• Task statement: Keeping every character as it is, transcribe the entries below.

• Given entries:

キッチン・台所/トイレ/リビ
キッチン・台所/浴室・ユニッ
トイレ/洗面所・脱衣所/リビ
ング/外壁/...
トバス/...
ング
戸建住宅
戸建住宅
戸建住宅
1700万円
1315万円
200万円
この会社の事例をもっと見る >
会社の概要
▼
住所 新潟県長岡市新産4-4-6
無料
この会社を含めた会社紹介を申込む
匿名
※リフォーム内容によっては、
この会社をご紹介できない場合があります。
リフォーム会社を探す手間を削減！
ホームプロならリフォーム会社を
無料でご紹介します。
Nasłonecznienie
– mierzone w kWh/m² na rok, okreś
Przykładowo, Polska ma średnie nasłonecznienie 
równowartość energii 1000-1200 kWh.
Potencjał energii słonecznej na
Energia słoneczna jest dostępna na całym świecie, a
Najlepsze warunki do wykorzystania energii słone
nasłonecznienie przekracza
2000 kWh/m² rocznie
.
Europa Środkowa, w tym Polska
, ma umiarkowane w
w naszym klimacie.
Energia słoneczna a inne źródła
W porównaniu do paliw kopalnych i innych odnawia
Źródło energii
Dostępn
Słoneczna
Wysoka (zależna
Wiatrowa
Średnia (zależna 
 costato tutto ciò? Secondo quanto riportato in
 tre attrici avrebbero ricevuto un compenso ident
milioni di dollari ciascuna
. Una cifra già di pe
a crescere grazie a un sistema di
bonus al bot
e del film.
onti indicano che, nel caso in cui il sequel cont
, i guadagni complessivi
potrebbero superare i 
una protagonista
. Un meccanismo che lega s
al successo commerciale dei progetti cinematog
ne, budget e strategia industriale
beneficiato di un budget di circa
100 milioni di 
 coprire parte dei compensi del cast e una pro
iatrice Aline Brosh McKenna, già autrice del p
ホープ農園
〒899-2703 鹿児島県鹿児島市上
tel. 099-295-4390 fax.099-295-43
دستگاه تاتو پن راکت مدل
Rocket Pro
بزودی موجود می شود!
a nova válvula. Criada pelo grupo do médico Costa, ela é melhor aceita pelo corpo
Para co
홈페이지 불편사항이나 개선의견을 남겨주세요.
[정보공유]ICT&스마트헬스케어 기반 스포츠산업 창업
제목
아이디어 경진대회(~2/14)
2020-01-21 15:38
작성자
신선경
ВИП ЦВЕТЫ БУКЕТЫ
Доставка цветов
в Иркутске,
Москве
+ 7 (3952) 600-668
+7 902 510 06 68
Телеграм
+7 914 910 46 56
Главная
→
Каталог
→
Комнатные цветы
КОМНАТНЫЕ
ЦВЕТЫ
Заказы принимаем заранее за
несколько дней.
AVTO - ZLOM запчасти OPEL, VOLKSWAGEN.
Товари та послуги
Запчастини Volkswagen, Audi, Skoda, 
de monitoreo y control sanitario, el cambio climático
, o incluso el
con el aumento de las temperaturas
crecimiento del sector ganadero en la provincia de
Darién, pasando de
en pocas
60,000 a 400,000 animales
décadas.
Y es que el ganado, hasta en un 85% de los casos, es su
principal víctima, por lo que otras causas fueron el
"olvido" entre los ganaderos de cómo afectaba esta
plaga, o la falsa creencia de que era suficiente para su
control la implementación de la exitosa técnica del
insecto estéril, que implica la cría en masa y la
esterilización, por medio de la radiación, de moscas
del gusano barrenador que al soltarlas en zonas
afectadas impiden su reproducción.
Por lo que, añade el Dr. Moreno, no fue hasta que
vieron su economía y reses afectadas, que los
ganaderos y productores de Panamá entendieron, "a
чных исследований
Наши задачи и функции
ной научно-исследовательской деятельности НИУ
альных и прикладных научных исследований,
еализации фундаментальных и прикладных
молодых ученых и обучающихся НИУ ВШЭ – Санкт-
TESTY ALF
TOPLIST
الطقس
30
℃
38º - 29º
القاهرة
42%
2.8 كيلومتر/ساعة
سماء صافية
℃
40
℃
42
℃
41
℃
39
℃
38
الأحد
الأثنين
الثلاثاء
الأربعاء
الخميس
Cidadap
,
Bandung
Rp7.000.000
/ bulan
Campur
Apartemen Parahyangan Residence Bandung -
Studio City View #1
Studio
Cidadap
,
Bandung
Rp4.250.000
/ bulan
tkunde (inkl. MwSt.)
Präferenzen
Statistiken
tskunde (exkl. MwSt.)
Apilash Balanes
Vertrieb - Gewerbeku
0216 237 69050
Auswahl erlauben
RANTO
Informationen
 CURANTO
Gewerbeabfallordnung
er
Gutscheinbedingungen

• Result:
キッチン・台所/トイレ/リビ
キッチン・台所/浴室・ユニッ
トイレ/洗面所・脱衣所/リビ
ング/外壁/...
トバス/...
ング
戸建住宅
戸建住宅
戸建住宅
1700万円
1315万円
200万円
この会社の事例をもっと見る >
会社の概要
▼
住所 新潟県長岡市新産4-4-6
無料
この会社を含めた会社紹介を申込む
匿名
※リフォーム内容によっては、
この会社をご紹介できない場合があります。
リフォーム会社を探す手間を削減！
ホームプロならリフォーム会社を
無料でご紹介します。
Nasłonecznienie
– mierzone w kWh/m² na rok, okreś
Przykładowo, Polska ma średnie nasłonecznienie 
równowartość energii 1000-1200 kWh.
Potencjał energii słonecznej na
Energia słoneczna jest dostępna na całym świecie, a
Najlepsze warunki do wykorzystania energii słone
nasłonecznienie przekracza
2000 kWh/m² rocznie
.
Europa Środkowa, w tym Polska
, ma umiarkowane w
w naszym klimacie.
Energia słoneczna a inne źródła
W porównaniu do paliw kopalnych i innych odnawia
Źródło energii
Dostępn
Słoneczna
Wysoka (zależna
Wiatrowa
Średnia (zależna 
 costato tutto ciò? Secondo quanto riportato in
 tre attrici avrebbero ricevuto un compenso ident
milioni di dollari ciascuna
. Una cifra già di pe
a crescere grazie a un sistema di
bonus al bot
e del film.
onti indicano che, nel caso in cui il sequel cont
, i guadagni complessivi
potrebbero superare i 
una protagonista
. Un meccanismo che lega s
al successo commerciale dei progetti cinematog
ne, budget e strategia industriale
beneficiato di un budget di circa
100 milioni di 
 coprire parte dei compensi del cast e una pro
iatrice Aline Brosh McKenna, già autrice del p
ホープ農園
〒899-2703 鹿児島県鹿児島市上
tel. 099-295-4390 fax.099-295-43
دستگاه تاتو پن راکت مدل
Rocket Pro
بزودی موجود می شود!
a nova válvula. Criada pelo grupo do médico Costa, ela é melhor aceita pelo corpo
Para co
홈페이지 불편사항이나 개선의견을 남겨주세요.
[정보공유]ICT&스마트헬스케어 기반 스포츠산업 창업
제목
아이디어 경진대회(~2/14)
2020-01-21 15:38
작성자
신선경
ВИП ЦВЕТЫ БУКЕТЫ
Доставка цветов
в Иркутске,
Москве
+ 7 (3952) 600-668
+7 902 510 06 68
Телеграм
+7 914 910 46 56
Главная
→
Каталог
→
Комнатные цветы
КОМНАТНЫЕ
ЦВЕТЫ
Заказы принимаем заранее за
несколько дней.
AVTO - ZLOM запчасти OPEL, VOLKSWAGEN.
Товари та послуги
Запчастини Volkswagen, Audi, Skoda, 
de monitoreo y control sanitario, el cambio climático
, o incluso el
con el aumento de las temperaturas
crecimiento del sector ganadero en la provincia de
Darién, pasando de
en pocas
60,000 a 400,000 animales
décadas.
Y es que el ganado, hasta en un 85% de los casos, es su
principal víctima, por lo que otras causas fueron el
"olvido" entre los ganaderos de cómo afectaba esta
plaga, o la falsa creencia de que era suficiente para su
control la implementación de la exitosa técnica del
insecto estéril, que implica la cría en masa y la
esterilización, por medio de la radiación, de moscas
del gusano barrenador que al soltarlas en zonas
afectadas impiden su reproducción.
Por lo que, añade el Dr. Moreno, no fue hasta que
vieron su economía y reses afectadas, que los
ganaderos y productores de Panamá entendieron, "a
чных исследований
Наши задачи и функции
ной научно-исследовательской деятельности НИУ
альных и прикладных научных исследований,
еализации фундаментальных и прикладных
молодых ученых и обучающихся НИУ ВШЭ – Санкт-
TESTY ALF
TOPLIST
الطقس
30
℃
38º - 29º
القاهرة
42%
2.8 كيلومتر/ساعة
سماء صافية
℃
40
℃
42
℃
41
℃
39
℃
38
الأحد
الأثنين
الثلاثاء
الأربعاء
الخميس
Cidadap
,
Bandung
Rp7.000.000
/ bulan
Campur
Apartemen Parahyangan Residence Bandung -
Studio City View #1
Studio
Cidadap
,
Bandung
Rp4.250.000
/ bulan
tkunde (inkl. MwSt.)
Präferenzen
Statistiken
tskunde (exkl. MwSt.)
Apilash Balanes
Vertrieb - Gewerbeku
0216 237 69050
Auswahl erlauben
RANTO
Informationen
 CURANTO
Gewerbeabfallordnung
er
Gutscheinbedingungen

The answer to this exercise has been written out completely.